Based on the novel by Olaug Nilssen, “Turn Me On, Dammit!” is about Alma (Helene Bergsholm), a fifteen year old girl trapped in a dull rural town (when passing the sign for Skoddeheimen, she and her friend Saralou habitually raise their middle-fingers in disgust). Alma has a colorful imagination and a rich, sexually charged fantasy life. The central figure in her fantasies is her neighbor and schoolmate, Artur (Matias Myren). While at a local youth center party, Artur approaches her, and a brief, almost dream-like sexual encounter ensues. Alma unabashedly tells her friends what happened, but no one believes her. She is soon branded—mean girl style—as an untouchable weirdo; and even her best friend Saralou (Malin Bjørhovde) won’t be seen with her.

Alma is an outcast, but she’s not the rebel outcast we readily identify with, like Thora Birch in “American Beauty.” We sympathize with Alma, but from an interested distance. That distance, however, closes as Alma sinks deeper into alienation, because what makes this film so interesting is its memory-triggering depiction of adolescence—the frustration and powerlessness—and the claustrophobia of life in a rinky-dink town.

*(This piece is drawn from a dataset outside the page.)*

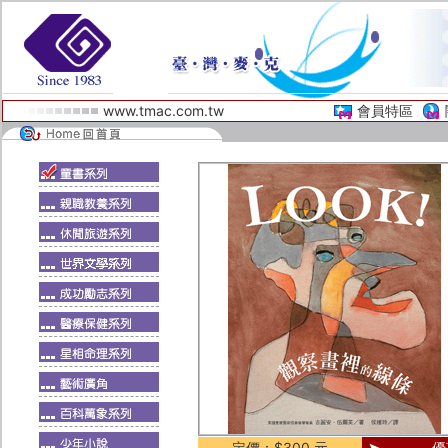
www.tmac.com.tw
會員特區
定價：$300 元
優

“Turn Me On, Dammit!” reacquaints us most intimately with teen life by recalling one of its essential elements—the refuge of fantasy. We see Alma, caught in that developmental purgatory between childhood make-believe and the institution of adulthood (make-believe of a different sort).  She has fantasies of sex, redemption, acceptance, even masochistic fantasies as projections of her sense of injustice and helplessness.  She just doesn’t have the social finesse needed to anticipate the reactions of her peers, or the guile to be something other than herself. Her transparent attempts to win back favor are awkward and painful; and eventually, her pain turns to rage as she is squeezed to the point of either breaking or blossoming.

By bringing this uncommon story to the screen, Jannicke Systad Jacobsen sheds light on a phenomenon that has otherwise been obscured by ignorance and shame: the horny teenage girl. But while “Turn Me On, Dammit!” kicks up a lot of dust—challenging assumptions and flirting with taboo—Jacobsen keeps it playful, weaving in plenty of wry humor, irony, and funny absurdities.

It’s hard to imagine such a film coming out of Hollywood. It’s blunt “underage” sexuality, and the framing of the conflict regarding Alma’s fervid desires—not in terms of purity or moral virtue, but in terms of health—are pretty far off America’s cultural grid. It’s interesting that the end result—ostracism—is the same. 

“Turn Me On, Dammit!” doesn’t provide a cure for the world’s social woes, but it does—intentionally or not—suggest an anti-dote to alienation.  It has to do with courage—”guts” would be the better word for it—and creative self-expression. And that’s what we get from Jacobsen—a gutsy film that gets you thinking, but keeps you laughing.